In an ideal world, we need to feel love and respect for our fathers and also receive love and respect back from them. However, maybe your relationship with your dad is not a good one. Either way, we have to come to grips with who our father is (or was), especially as men. A man’s masculinity, unconsciously and whether he likes it or not, is often based on his father’s masculinity. Your father’s mannerisms, tendencies, and even words are a part of you and are likely to emerge at any time (“like father, like son”). Who your father was matters. You must come to terms with him, his life, and why he was the way he was.
Biddulph suggests that every man has a serious conversation with his father. Find out about his childhood, his life story, his work, his decisions, and what was going on when he raised you. Find out the truth and don’t be judgmental. Break down the defenses. Get the story straight. It’s important to say, “Thanks”. Your dad may feel like he never “got it right”.
A parent has the power to crush a child’s self esteem. Few realise that, in time, a child holds the same power in reverse. Many fathers go to their grave convinced that they have been an inadequate human being. The pain of this cannot be overstated. Our need for love and approval cannot be overestimated. Maybe forgiving your father will be one of the most freeing things you ever do.
"See, I will send you the prophet Elijah before that great and dreadful day of the LORD comes. He will turn the hearts of the fathers to their children, and the hearts of the children to their fathers; or else I will come and strike the land with a curse." [Malachi 4:5-6. NIV]
Yes, your natural father is the foundation of who you are. However, you are responsible to take what you’ve inherited and build upon it. Don’t be a victim by blaming others for where you are. You can’t control what has happened to you but you can control what happens in you. My dad never knew his father and grew up his entire life without a dad. Yet, by God’s grace, he worked through the pain of this and then did his best to become to Sharon and I the father he never had.
Thankfully we have a God who reveals himself as a father. Unfortunately, with the breakdown of marriages and family relationships today, we often develop a marred concept of fatherhood. Our natural fathers often fail in accurately presenting the character and nature of God. But no matter what our natural family situation may have been, God wants to be a perfect spiritual Father to each of us as His children. We can have a close relationship with him and know him as our 'dad' (see Matthew 11:27. John 14:6. 1 John 3:1-2).
Psalm 68:5. He is a father to the fatherless. When your father and mother forsake you, the Lord will take you up.
John 14:18. I will not leave you as orphans.

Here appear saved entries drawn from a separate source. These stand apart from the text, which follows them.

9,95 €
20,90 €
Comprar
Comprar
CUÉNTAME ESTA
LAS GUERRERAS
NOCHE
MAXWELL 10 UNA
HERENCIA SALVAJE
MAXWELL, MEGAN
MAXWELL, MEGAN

I will come to you.
In our Father God we have identity, acceptance, approval, relationship, a new family, and life purpose. Nothing can separate us from His love - it will never fail. He will never leave us or forsake us. He will provide for us. He watches over us - he knows the hairs on our head. His grace will be sufficient for every need. He will discipline us when we are going the wrong way. He does this because he loves us.
Think about your real dad today ..
Think about your heavenly father today too ...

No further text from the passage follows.